Why not download "Why Does He Do That?" by Lundy Bancroft and read it before you decide? It won't take 10 days and it may be the best investment of time you ever make. 😉

Bunnymumy · 24/05/2020 15:46

That lundy book is a great read but not really for op right now as it is early stages in this 'relationship' so she wont see that behaviour from him yet. All that book will do is scare her into thinking he is a winner in comparison to the ppl in there xD ...until his mask drops at least.

But reading up on narcissists and how to spot them in dating (early on) would be a good shout. There are also plenty of good YouTube bloggers on the subject.

Flatbellyfella · 24/05/2020 15:46

It sounds like he is telling you what he thinks will let him get his leg over. With his track record,& back pack existence , it's for a quick escape. Red flag from me.

RLEOM · 24/05/2020 15:47

He wants to meet your children so soon? Please safeguard your children, do not introduce them to any man so soon, let alone a man who claims to love you and be with you long-term within a few weeks.

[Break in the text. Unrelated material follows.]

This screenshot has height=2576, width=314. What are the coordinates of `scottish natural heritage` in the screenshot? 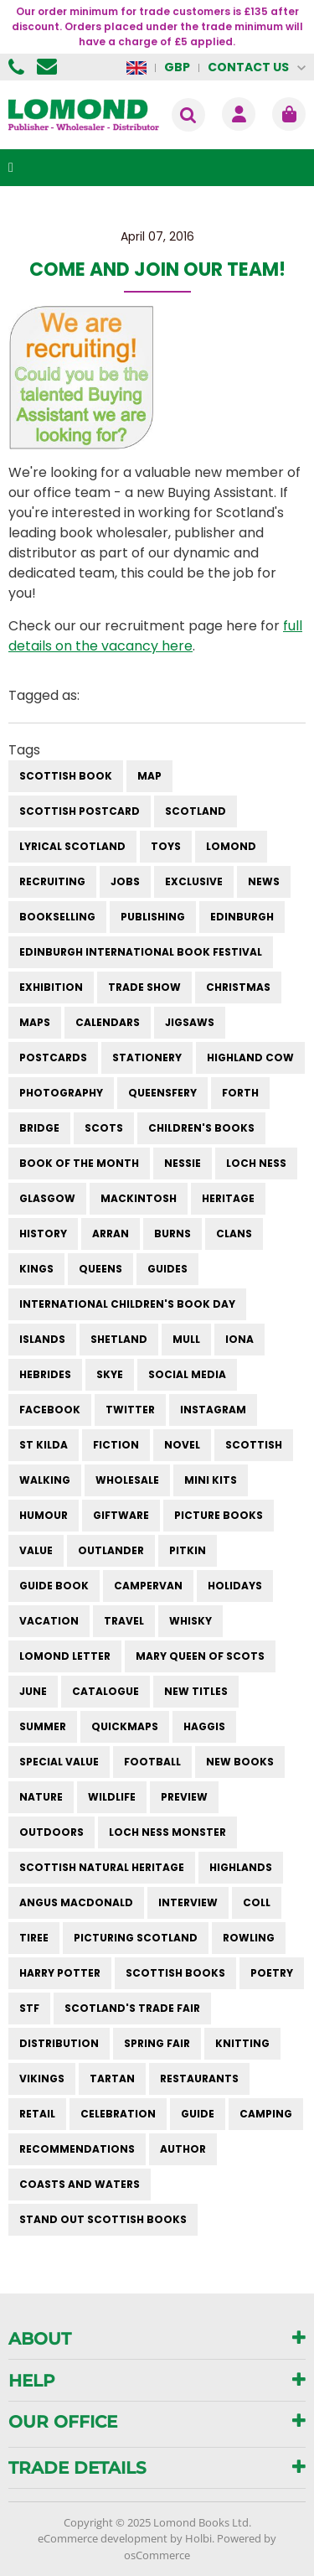 It's located at (101, 1867).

Is he in need of a passport from your country?

Chanel05 · 24/05/2020 15:56

I'd also be questioning why his relationships with single mums have never worked out. The fact that he had to tell you that he has a "track record" dating single mums is surprising in itself. If a couple meet in their 40s, there's a good chance that one or both will be single parents, so why does he need to highlight this? The fact that they were single mums seems totally irrelevant, yet that matters to him.

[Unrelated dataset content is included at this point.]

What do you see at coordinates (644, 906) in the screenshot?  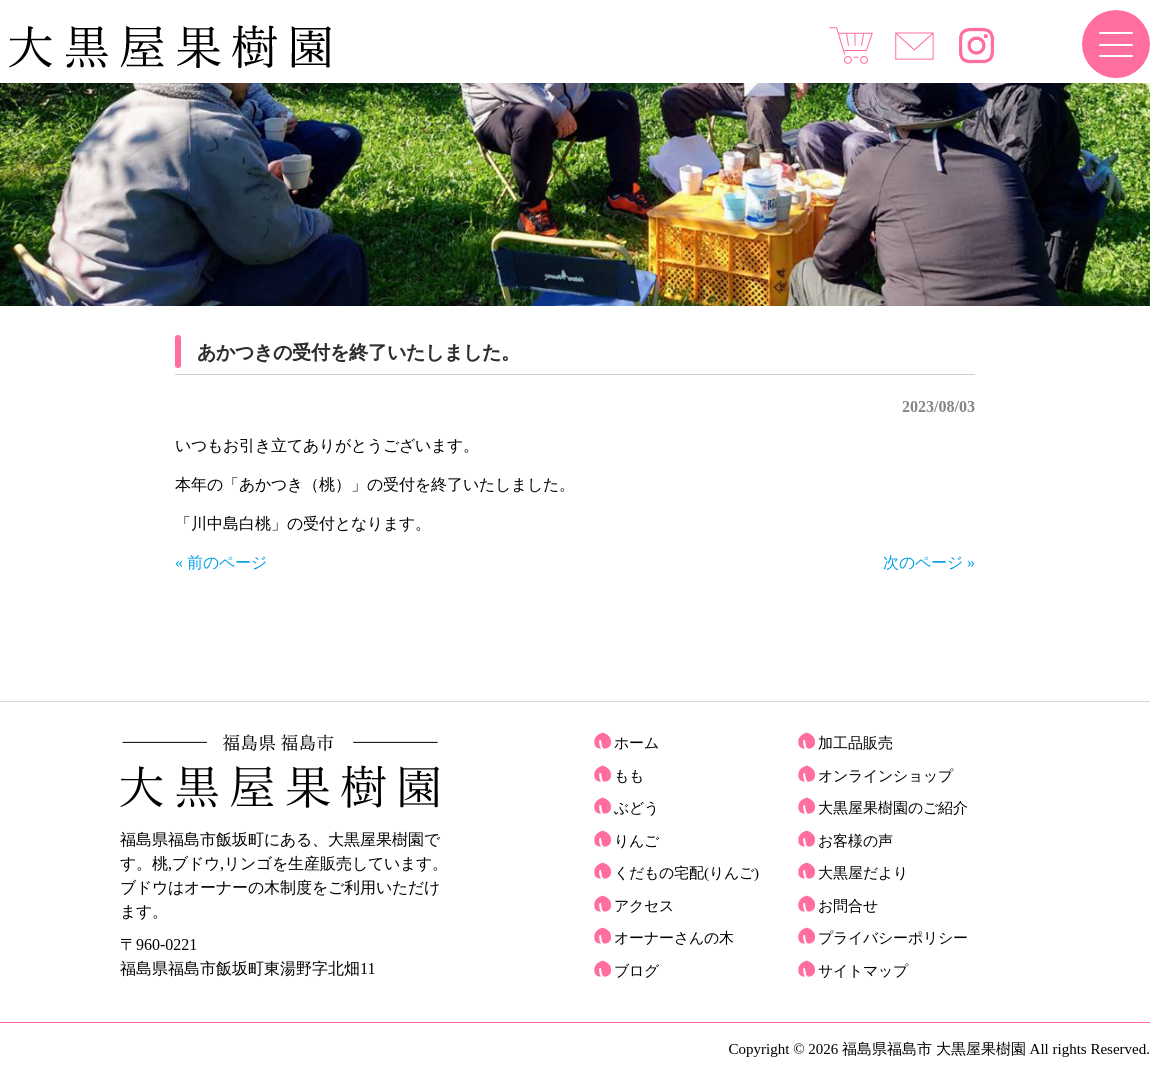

The fact that he claims to have told all of his family about you is very creepy, you are still virtual strangers. On the last bank holiday, neither of you knew each other existed. Please approach with caution.

Qwerty543 · 24/05/2020 15:58

It's been 10 days.
He says he loves you.
He's asked you to be his girlfriend.
You've met a friend already.
You've met every other day - so 5 days.

And you're asking for thoughts?

If this is even real, don't be an idiot and stop being so naive. I'm naive and even I'm not this stupid.

BitOfFun · 24/05/2020 15:58

He sounds like a right weirdo. And frankly, at your age, I'm surprised you are so eager to indulge him.

Christ, woman, you have kids!

Take a look a yourself and stop being such a plank!

Crikey0000 · 24/05/2020 16:00

Run for the hills.

Lampan · 24/05/2020 16:05

EVEN IF he was a normal person (and I really doubt he is cos a normal person would realise it is far too much to declare love at this stage), what’s the rush??
He hasn’t even touched you or been within a 2m radius and he’s declaring love??
You can’t possibly know anything real about him at this stage. You haven’t been to his house, or met his friends etc. That list you posted could well have more positives on it under normal circumstances - for example you don’t know if he changes according to who he is with!
Plus he may have terrible personal hygiene and you wouldn’t know that yet...

Bunnymumy · 24/05/2020 16:08

YouTube search for:
red flags of a narcissist #1: love bombing

It's by a user called thrive after abuse.

She actually mentions specifically about hearing 'I love you're early on. How she looks back on it now and realises it was actually quite insulting - because he didn't even know her! And how shallow must his emotions be if he can just rattle that words off to someone he barely knows.